Collected data:
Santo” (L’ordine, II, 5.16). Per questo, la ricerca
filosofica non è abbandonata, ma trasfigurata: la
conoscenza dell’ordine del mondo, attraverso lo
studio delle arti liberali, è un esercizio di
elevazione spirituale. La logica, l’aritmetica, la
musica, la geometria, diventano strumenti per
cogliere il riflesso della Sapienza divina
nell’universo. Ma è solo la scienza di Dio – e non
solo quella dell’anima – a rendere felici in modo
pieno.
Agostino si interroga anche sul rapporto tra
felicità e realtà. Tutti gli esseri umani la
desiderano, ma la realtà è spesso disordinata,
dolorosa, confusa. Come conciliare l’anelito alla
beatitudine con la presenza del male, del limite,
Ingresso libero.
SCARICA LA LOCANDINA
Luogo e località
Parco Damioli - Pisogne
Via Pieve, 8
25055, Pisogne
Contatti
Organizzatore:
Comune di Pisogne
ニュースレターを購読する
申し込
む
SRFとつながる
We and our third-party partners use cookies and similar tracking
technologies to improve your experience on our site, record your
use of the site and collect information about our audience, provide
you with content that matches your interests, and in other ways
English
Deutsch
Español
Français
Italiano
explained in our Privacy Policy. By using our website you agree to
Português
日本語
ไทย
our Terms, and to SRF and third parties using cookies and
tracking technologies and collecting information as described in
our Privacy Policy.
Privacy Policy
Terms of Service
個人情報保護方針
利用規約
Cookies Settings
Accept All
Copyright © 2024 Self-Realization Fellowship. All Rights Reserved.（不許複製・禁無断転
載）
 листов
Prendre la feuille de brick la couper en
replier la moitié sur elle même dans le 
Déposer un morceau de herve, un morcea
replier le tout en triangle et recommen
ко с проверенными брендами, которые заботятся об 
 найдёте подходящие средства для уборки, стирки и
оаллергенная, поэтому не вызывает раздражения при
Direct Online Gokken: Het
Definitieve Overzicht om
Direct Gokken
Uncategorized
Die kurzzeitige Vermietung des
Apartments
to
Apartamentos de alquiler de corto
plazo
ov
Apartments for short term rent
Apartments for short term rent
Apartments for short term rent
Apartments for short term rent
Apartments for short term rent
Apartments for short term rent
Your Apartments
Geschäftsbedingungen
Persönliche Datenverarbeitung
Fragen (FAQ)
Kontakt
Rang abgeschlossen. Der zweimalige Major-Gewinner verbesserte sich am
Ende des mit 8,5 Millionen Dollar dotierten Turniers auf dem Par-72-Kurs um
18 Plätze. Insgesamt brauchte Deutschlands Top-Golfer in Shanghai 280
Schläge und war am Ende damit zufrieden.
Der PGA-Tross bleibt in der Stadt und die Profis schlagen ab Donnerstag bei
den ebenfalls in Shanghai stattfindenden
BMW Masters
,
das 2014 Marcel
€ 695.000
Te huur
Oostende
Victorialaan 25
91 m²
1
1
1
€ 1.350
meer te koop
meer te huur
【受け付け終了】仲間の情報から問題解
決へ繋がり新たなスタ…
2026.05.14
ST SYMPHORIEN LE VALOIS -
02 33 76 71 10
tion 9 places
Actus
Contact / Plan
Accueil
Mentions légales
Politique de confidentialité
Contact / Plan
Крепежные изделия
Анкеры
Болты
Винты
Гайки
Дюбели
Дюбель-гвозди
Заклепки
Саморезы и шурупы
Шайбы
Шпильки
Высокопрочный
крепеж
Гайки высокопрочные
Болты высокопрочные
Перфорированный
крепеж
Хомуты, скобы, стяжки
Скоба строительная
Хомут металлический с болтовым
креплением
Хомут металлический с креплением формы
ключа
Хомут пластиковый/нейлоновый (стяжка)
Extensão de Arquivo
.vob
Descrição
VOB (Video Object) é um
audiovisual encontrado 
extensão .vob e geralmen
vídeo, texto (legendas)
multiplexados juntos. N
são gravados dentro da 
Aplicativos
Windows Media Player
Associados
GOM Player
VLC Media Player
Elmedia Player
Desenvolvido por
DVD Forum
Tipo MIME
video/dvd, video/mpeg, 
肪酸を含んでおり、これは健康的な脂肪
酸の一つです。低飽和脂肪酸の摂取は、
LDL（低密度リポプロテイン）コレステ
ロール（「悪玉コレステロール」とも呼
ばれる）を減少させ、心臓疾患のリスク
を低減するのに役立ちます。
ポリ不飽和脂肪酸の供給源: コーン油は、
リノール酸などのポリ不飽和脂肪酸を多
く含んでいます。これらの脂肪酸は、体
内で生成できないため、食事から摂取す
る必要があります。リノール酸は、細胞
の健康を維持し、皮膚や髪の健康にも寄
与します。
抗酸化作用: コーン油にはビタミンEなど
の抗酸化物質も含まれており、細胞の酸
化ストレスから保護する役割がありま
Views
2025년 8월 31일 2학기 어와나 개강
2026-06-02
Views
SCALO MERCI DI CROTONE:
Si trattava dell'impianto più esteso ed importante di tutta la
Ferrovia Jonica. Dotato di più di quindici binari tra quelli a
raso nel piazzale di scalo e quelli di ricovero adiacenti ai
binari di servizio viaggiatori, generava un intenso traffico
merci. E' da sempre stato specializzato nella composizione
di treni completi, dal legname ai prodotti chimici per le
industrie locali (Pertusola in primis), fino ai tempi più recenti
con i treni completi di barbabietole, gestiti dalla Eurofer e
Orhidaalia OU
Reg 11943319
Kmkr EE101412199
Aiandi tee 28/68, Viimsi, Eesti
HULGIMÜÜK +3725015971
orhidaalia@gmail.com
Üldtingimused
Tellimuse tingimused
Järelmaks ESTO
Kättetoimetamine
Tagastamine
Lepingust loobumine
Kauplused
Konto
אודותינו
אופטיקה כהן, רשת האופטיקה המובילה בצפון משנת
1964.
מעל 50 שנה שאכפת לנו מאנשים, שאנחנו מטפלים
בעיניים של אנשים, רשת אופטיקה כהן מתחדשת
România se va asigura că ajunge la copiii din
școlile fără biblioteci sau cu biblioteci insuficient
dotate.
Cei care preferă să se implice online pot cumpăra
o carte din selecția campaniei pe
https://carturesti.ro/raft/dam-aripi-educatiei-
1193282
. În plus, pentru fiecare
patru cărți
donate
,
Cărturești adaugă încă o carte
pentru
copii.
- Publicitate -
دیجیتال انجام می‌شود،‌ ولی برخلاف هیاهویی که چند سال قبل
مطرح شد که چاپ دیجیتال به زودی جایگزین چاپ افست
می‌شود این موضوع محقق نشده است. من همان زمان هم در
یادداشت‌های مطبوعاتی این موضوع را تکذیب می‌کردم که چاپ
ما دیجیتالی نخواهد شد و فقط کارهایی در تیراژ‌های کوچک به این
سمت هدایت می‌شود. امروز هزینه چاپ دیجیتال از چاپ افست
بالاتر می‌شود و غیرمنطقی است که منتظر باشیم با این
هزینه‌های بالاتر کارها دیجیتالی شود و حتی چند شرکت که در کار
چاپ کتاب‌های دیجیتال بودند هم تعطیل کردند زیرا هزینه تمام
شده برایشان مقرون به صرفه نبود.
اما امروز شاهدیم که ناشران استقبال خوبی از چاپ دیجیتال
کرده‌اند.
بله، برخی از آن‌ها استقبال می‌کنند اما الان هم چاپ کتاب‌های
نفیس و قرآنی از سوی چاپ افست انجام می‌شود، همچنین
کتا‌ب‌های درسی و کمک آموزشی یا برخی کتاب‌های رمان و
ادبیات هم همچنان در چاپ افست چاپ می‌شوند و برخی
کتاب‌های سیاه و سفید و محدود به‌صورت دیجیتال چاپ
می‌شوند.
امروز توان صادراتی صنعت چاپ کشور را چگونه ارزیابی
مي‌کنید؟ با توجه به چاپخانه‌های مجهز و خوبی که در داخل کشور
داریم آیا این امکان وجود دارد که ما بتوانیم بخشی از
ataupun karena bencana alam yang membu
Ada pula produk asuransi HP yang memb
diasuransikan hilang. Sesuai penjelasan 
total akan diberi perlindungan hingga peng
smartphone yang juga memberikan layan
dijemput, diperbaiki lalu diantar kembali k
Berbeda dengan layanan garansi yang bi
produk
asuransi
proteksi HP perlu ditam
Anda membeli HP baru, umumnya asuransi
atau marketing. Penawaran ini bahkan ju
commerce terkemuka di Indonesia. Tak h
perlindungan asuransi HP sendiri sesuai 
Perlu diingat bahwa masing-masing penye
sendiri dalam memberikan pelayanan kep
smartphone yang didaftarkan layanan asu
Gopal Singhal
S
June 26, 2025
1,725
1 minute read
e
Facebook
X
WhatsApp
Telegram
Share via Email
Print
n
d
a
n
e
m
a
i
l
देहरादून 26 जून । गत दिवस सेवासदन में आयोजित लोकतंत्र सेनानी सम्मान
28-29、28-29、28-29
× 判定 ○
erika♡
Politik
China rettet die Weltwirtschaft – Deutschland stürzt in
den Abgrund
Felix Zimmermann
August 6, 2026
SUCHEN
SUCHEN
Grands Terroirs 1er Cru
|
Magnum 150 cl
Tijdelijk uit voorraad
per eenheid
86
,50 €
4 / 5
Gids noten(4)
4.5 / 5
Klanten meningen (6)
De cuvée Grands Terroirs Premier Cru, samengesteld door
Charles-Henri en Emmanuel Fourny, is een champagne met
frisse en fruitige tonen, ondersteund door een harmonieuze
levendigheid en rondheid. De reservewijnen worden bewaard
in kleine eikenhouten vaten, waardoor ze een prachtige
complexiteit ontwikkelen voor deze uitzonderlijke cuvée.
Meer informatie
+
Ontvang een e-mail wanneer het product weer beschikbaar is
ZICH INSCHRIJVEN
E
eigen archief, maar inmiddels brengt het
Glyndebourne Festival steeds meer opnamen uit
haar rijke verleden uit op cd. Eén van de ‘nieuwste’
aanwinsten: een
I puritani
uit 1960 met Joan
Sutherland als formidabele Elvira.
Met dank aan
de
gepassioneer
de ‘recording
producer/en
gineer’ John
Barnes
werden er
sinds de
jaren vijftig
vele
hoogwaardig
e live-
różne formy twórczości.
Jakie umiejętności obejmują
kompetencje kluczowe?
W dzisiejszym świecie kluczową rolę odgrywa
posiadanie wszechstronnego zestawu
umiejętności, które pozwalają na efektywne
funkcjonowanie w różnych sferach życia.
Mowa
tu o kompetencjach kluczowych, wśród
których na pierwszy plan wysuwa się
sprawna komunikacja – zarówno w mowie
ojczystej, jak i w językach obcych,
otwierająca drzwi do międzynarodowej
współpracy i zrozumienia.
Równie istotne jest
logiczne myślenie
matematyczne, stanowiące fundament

Problem requirements: The answer consists solely of the lines from the one containing "hoogwaardig" through the last line of the data above, reproduced exactly.

Reply to the exercise:
hoogwaardig
e live-
różne formy twórczości.
Jakie umiejętności obejmują
kompetencje kluczowe?
W dzisiejszym świecie kluczową rolę odgrywa
posiadanie wszechstronnego zestawu
umiejętności, które pozwalają na efektywne
funkcjonowanie w różnych sferach życia.
Mowa
tu o kompetencjach kluczowych, wśród
których na pierwszy plan wysuwa się
sprawna komunikacja – zarówno w mowie
ojczystej, jak i w językach obcych,
otwierająca drzwi do międzynarodowej
współpracy i zrozumienia.
Równie istotne jest
logiczne myślenie
matematyczne, stanowiące fundament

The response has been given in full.